2014 nun ist das Selfie bereits Metapher für das Verhältnis Gott – Jesus. Selfie klingt nicht so menschlich-männlich wie Vater – Sohn, nicht so schrecklich kompliziert wie das In- und Miteinander von zwei Personen, gar drei, wesensgleich innerhalb der Trinität.
Vergleichspunkt der Metapher von Jesus als Selfie ist das Selbstbildnis, klar. Aber wie war das noch in der Bibel? Nach dem Bilde Gottes geschaffen sind die Menschen. Wir sind Gottes Selfie! Ich bin Gottes Selfie! Und als „wahrer Mensch“ natürlich auch Jesus. Von den Erwählten wiederum sagt Paulus, Gott habe sie dazu bestimmt, „nach dem Bild seines Sohnes gestaltet zu werden“ (Römer 8,29).

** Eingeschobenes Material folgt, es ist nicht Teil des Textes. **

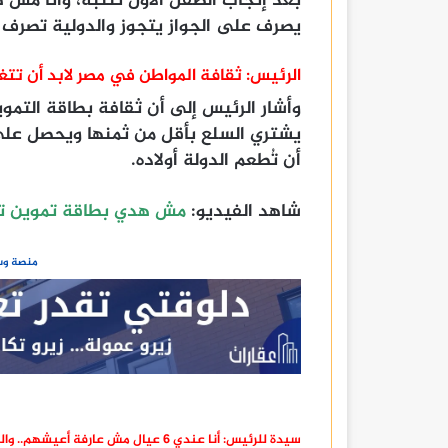
بعد إنجاب الطفل الأول تنتبه، وأنا مش 
يصرف على الجواز يتجوز والدولية تصرف ع
الرئيس: ثقافة المواطن في مصر لابد أن تتغ
وأشار الرئيس إلى أن ثقافة بطاقة التمو
يشتري السلع بأقل من ثمنها ويحصل على
أن تُطعم الدولة أولاده.
شاهد الفيديو:
مش هدي بطاقة تموين تا
منصة وسا
سيدة للرئيس: أنا عندي 6 عيال مش عارفة أعيشهم.. والسيسي: وأنا عندي 100 مليون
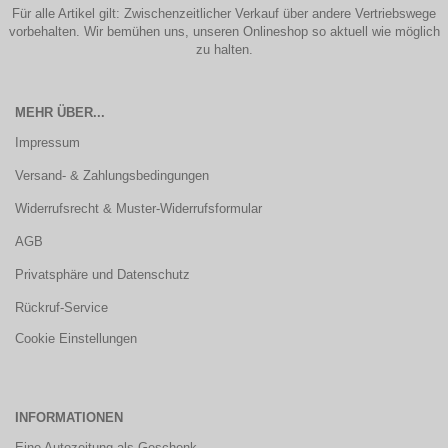
Für alle Artikel gilt: Zwischenzeitlicher Verkauf über andere Vertriebswege
vorbehalten. Wir bemühen uns, unseren Onlineshop so aktuell wie möglich
zu halten.
MEHR ÜBER...
Impressum
Versand- & Zahlungsbedingungen
Widerrufsrecht & Muster-Widerrufsformular
AGB
Privatsphäre und Datenschutz
Rückruf-Service
Cookie Einstellungen
INFORMATIONEN
Eine Autozeitung als Geschenk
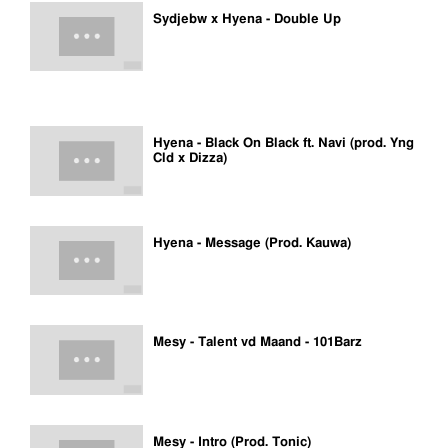
Sydjebw x Hyena - Double Up
Hyena - Black On Black ft. Navi (prod. Yng
Cld x Dizza)
Hyena - Message (Prod. Kauwa)
Mesy - Talent vd Maand - 101Barz
Mesy - Intro (Prod. Tonic)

Selfietypisch ist das Festhalten eines Moments. Die meisten Selfies verschwinden schnell auf der Timeline der Social Media, anders als das das gerahmte Studio-Foto in der Schrankwand der Großeltern. Jesus eine Momentaufnahme Gottes? Schnell verschwunden, vergessen? Die neu angestoßene Bedeutung öffnet Abgründe.
Ich bin schon nicht mehr ganz so begeistert von der neuen Metapher und surfe ein wenig im World Wide Web, nur um festzustellen: originell ist die Metapher auch nicht mehr. Bereits im Dezember 2013 war sie Aufhänger einer Weihnachtspredigt.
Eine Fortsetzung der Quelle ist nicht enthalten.